FICI_B = MIC of compound B in combination/MIC of compound B alone

The FICI value of ≤ 0.5 represents “Synergy,” whereas 0.5 < FICI ≤ 4.0 was the “indifference” effect, and the FICI > 4.0 represents an “antagonism” (12, 53).

Agar plate assay.

For the assay, S. aureus SA-1199B was grown to OD_600nm of 0.3 and spread onto MHA plates at the final inoculum of 10⁵ CFU/mL using cotton swabs. The individual discs containing sub-inhibitory concentration (1/4 × MIC) of compounds, ciprofloxacin (0.5 μg/mL, 1 μg/mL, 8 μg/mL) alone and a combination of both were placed on the surface of agar spread-plates. The plates were incubated for 24 h at 37°C and assessed for growth inhibition zone. The zones of growth inhibition around the discs were measured with the HiAntibiotic Zone scale.

Ethidium bromide accumulation assay.

The assay was performed as described previously (12, 26), with some modifications. Briefly, the S. aureus SA-1199B was grown to the log phase (OD_600nm ∼ 1.0) and centrifuged for 15 min at 16,060 × g. The pellet was washed twice and resuspended in uptake buffer (110 mM NaCl, 7 mM KCl, 50 mM NH₄Cl, 0.4 mM Na₂HPO₄, 52 mM Tris base; pH 7.5). The culture was diluted to OD_600nm of 0.3, then loaded with EtBr (4 μg/mL) and treated with compounds at sub-inhibitory concentrations (1/4 × MIC, 1/8 × MIC, and 1/16 × MIC). Reserpine (32 μg/mL) was included as a positive control. The increase in fluorescence at an emission wavelength of 600 nm by exciting at 530 nm was recorded for 45 min (9 min time-interval) in a microplate reader (BioTek, USA). The concentration-dependent curves were plotted for each compound.

EtBr efflux inhibition assay.

The EtBr efflux inhibition assay was performed by a method described earlier (12, 14). The S. aureus SA-1199B was grown at 37°C until the OD_600nm reached 1.0. The culture was pelleted for 10 min at 16,060 × g, washed twice with Phosphate buffered saline (PBS; pH 7.4), and diluted to OD₆₀₀ of 0.4 in PBS. Further, the bacterial suspension was loaded with EtBr (4 μg/mL), treated with compounds at sub-inhibitory concentrations (1/4 × MIC), then incubated at 25° C for 60 min to allow maximum accumulation to occur. After maximum accumulation occurred, bacteria were pelleted for 15 min at 16,060 × g and then resuspended in PBS. Finally, the aliquots were loaded to 96-well black tissue culture plates (Corning, U.S.). The fluorescence was recorded for 30 min (6 min time interval) at excitation and emission wavelength of 530 nm and 600 nm, respectively, in a microplate reader (BioTek, USA).
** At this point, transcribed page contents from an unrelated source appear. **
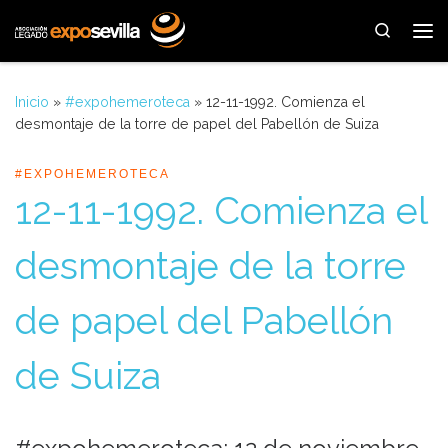
Saltar al contenido
Search
Me
Inicio
»
#expohemeroteca
»
12-11-1992. Comienza el
desmontaje de la torre de papel del Pabellón de Suiza
#EXPOHEMEROTECA
12-11-1992. Comienza el
desmontaje de la torre
de papel del Pabellón
de Suiza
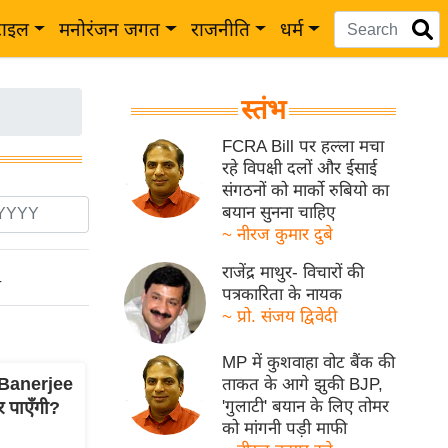
टाइल
मनोरंजन जगत
राजनीति
धर्म
स्तंभ
FCRA Bill पर हल्ला मचा
रहे विपक्षी दलों और ईसाई
संगठनों को मार्को रुबियो का
बयान सुनना चाहिए
~ नीरज कुमार दुबे
राजेंद्र माथुर- विचारों की
ो
पत्रकारिता के नायक
~ प्रो. संजय द्विवेदी
MP में कुशवाहा वोट बैंक की
 Banerjee
ताकत के आगे झुकी BJP,
'गुलाटी' बयान के लिए तोमर
 पाएँगी?
को मांगनी पड़ी माफी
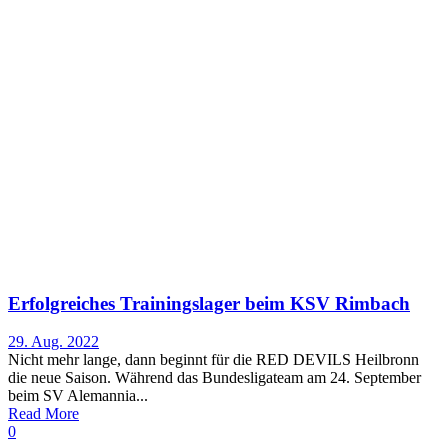
Erfolgreiches Trainingslager beim KSV Rimbach
29. Aug. 2022
Nicht mehr lange, dann beginnt für die RED DEVILS Heilbronn
die neue Saison. Während das Bundesligateam am 24. September
beim SV Alemannia...
Read More
0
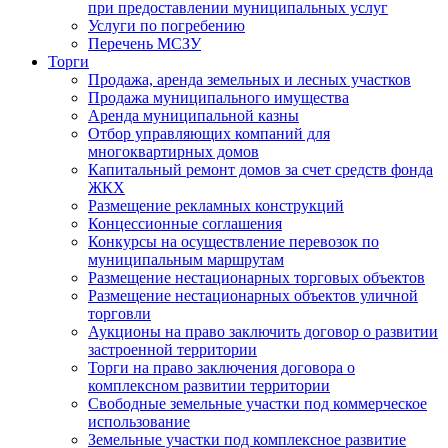
при предоставлении муниципальных услуг
Услуги по погребению
Перечень МСЗУ
Торги
Продажа, аренда земельных и лесных участков
Продажа муниципального имущества
Аренда муниципальной казны
Отбор управляющих компаний для
многоквартирных домов
Капитальный ремонт домов за счет средств фонда
ЖКХ
Размещение рекламных конструкций
Концессионные соглашения
Конкурсы на осуществление перевозок по
муниципальным маршрутам
Размещение нестационарных торговых объектов
Размещение нестационарных объектов уличной
торговли
Аукционы на право заключить договор о развитии
застроенной территории
Торги на право заключения договора о
комплексном развитии территории
Свободные земельные участки под коммерческое
использование
Земельные участки под комплексное развитие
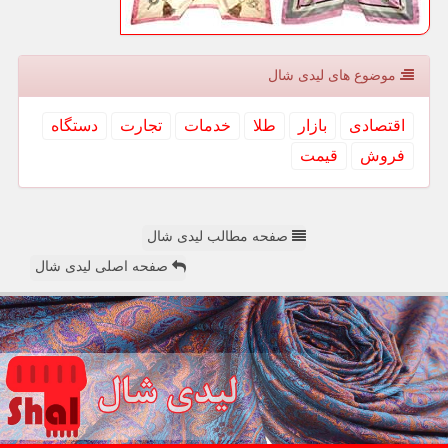
موضوع های لیدی شال
اقتصادی
بازار
طلا
خدمات
تجارت
دستگاه
فروش
قیمت
صفحه مطالب لیدی شال
صفحه اصلی لیدی شال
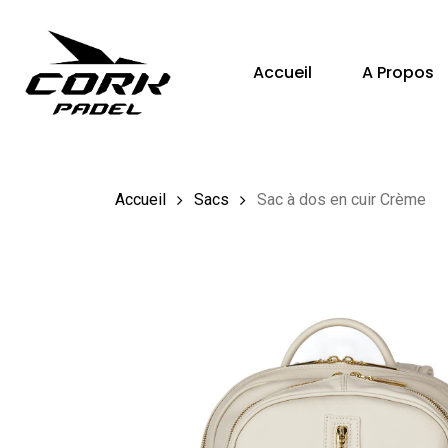
Skip
to
Accueil
A Propos
main
content
Hit enter to search or ESC to close
Accueil
Sacs
Sac à dos en cuir Crème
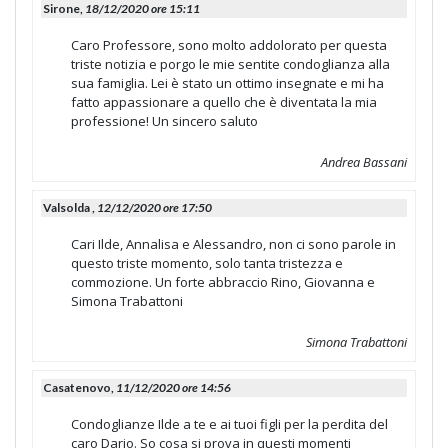
Sirone,
18/12/2020 ore 15:11
Caro Professore, sono molto addolorato per questa
triste notizia e porgo le mie sentite condoglianza alla
sua famiglia. Lei è stato un ottimo insegnate e mi ha
fatto appassionare a quello che è diventata la mia
professione! Un sincero saluto
Andrea Bassani
Valsolda ,
12/12/2020 ore 17:50
Cari Ilde, Annalisa e Alessandro, non ci sono parole in
questo triste momento, solo tanta tristezza e
commozione. Un forte abbraccio Rino, Giovanna e
Simona Trabattoni
Simona Trabattoni
Casatenovo,
11/12/2020 ore 14:56
Condoglianze Ilde a te e ai tuoi figli per la perdita del
caro Dario. So cosa si prova in questi momenti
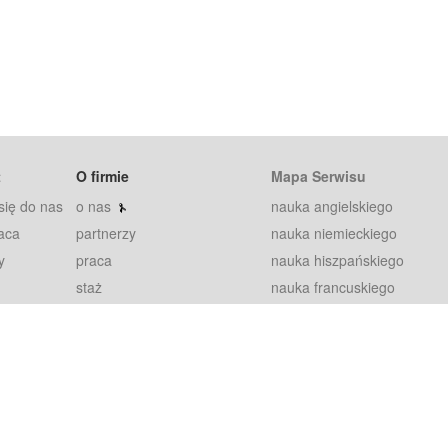
t
O firmie
Mapa Serwisu
się do nas
o nas
nauka angielskiego
aca
partnerzy
nauka niemieckiego
y
praca
nauka hiszpańskiego
staż
nauka francuskiego
blog
nauka rosyjskiego
in
2000+ opinii
nauka norweskiego
petytorów
nauka szwedzkiego
Warunki
fiszki
100% gwarancja
sze pytania
najnowsze lekcje
regulamin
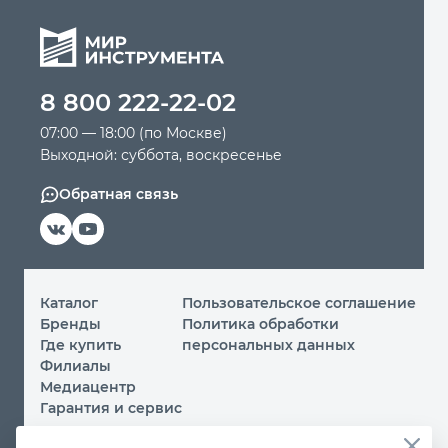
8 800 222-22-02
07:00 — 18:00 (по Москве)
Выходной: суббота, воскресенье
Обратная связь
Каталог
Пользовательское соглашение
Бренды
Политика обработки
Где купить
персональных данных
Филиалы
Медиацентр
Гарантия и сервис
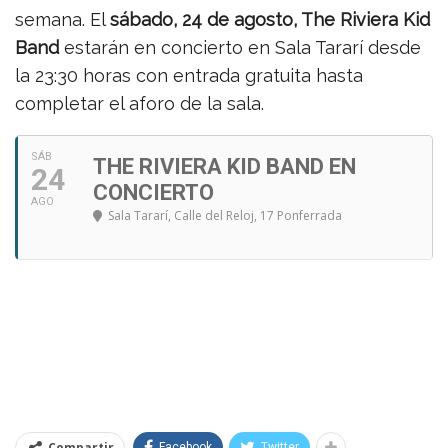
semana. El
sábado, 24 de agosto, The Riviera Kid
Band
estarán en concierto en Sala Tararí desde
la 23:30 horas con entrada gratuita hasta
completar el aforo de la sala.
SÁB
THE RIVIERA KID BAND EN
24
CONCIERTO
AGO
Sala Tararí
, Calle del Reloj, 17 Ponferrada
Compartir
Facebook
Twitter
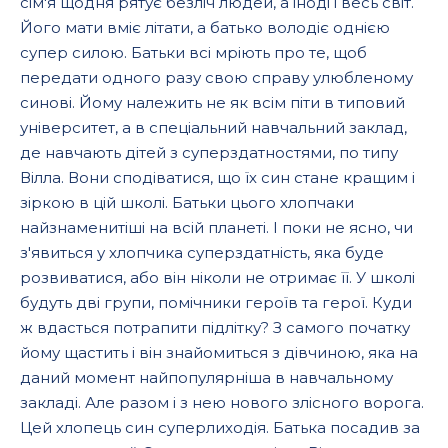
сім'я щодня рятує безліч людей, а іноді і весь світ.
Його мати вміє літати, а батько володіє однією
супер силою. Батьки всі мріють про те, щоб
передати одного разу свою справу улюбленому
синові. Йому належить не як всім піти в типовий
університет, а в спеціальний навчальний заклад,
де навчають дітей з суперздатностями, по типу
Вілла. Вони сподіватися, що їх син стане кращим і
зіркою в цій школі. Батьки цього хлопчаки
найзнаменитіші на всій планеті. І поки не ясно, чи
з'явиться у хлопчика суперздатність, яка буде
розвиватися, або він ніколи не отримає її. У школі
будуть дві групи, помічники героїв та герої. Куди
ж вдасться потрапити підлітку? З самого початку
йому щастить і він знайомиться з дівчиною, яка на
даний момент найпопулярніша в навчальному
закладі. Але разом і з нею нового злісного ворога.
Цей хлопець син суперлиходія. Батька посадив за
The change in fluorescence was also determined in the presence and absence of 0.4% glucose.

Norfloxacin accumulation assay.

The S. aureus SA-1199B was grown to an OD_600nm of 0.6 and treated with norfloxacin (64 μg/ml) alone or in combination with compounds at sub-inhibitory concentrations (1/4 × MIC). Reserpine (32 μg/ml) was included as a positive control (10). The treated bacterial culture samples were incubated on ice for 15 min, centrifuged, washed with sodium phosphate buffer (pH 7.4), and then resuspended in 1 ml of glycine-HCl buffer (pH 3.0). Further, the culture samples were incubated at room temperature for 2 h, followed by centrifugation. The fluorescence of 1:10 dilution of the supernatant was measured at excitation and emission wavelengths of 281 nm and 440 nm, respectively, in a microplate reader (BioTek, USA) (54).
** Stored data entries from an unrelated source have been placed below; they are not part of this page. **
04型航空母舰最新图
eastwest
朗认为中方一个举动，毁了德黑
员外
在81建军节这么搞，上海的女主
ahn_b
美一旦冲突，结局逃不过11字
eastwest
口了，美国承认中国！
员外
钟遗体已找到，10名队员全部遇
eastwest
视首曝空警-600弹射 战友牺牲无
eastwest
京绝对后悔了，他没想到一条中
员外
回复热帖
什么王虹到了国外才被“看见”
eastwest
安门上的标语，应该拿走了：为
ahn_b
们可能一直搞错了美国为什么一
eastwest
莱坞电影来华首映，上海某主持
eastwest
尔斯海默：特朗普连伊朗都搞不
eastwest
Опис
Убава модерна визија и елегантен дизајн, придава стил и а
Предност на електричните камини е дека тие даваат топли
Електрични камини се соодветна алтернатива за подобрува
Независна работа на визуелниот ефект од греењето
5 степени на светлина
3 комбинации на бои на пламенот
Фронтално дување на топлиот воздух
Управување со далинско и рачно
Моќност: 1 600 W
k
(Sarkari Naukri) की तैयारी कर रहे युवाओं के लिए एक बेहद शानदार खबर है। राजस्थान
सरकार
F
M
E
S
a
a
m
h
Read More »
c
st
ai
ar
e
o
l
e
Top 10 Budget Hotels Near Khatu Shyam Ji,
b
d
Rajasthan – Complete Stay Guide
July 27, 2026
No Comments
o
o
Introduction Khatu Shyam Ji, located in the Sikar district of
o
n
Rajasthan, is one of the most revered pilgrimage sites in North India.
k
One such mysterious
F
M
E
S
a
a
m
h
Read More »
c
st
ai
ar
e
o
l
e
Membrane permeabilization assay.

The assay was performed as described earlier (12), with some modifications. The bacterial culture of S. aureus SA-1199B was grown to the mid-log phase (OD_600nm ∼ 0.5) in CA-MHB. It was centrifuged at 10,000 × g for 10 min, washed thrice in 0.85% saline, and final density was prepared to OD_600nm ∼ 0.4. The bacterial suspension was incubated with compounds (1 × MIC) and paenibacillin (20 μM) for 1 h at 37°C. Paenibacillin was included as a positive control as it is known to destabilize the Gram-positive bacterial membrane (17). To remove the effect of compounds, the treated culture was centrifuged at 10,000 × g and resuspended in saline. Further, the PI at a final concentration of 30 μM was added to a 96-well polystyrene black flat-bottom plate containing cells treated with compounds. The fluorescence was recorded for 24 min (3 min time interval) in a microplate reader (BioTek, USA) at the excitation and emission wavelength 490 nm and 635 nm, respectively.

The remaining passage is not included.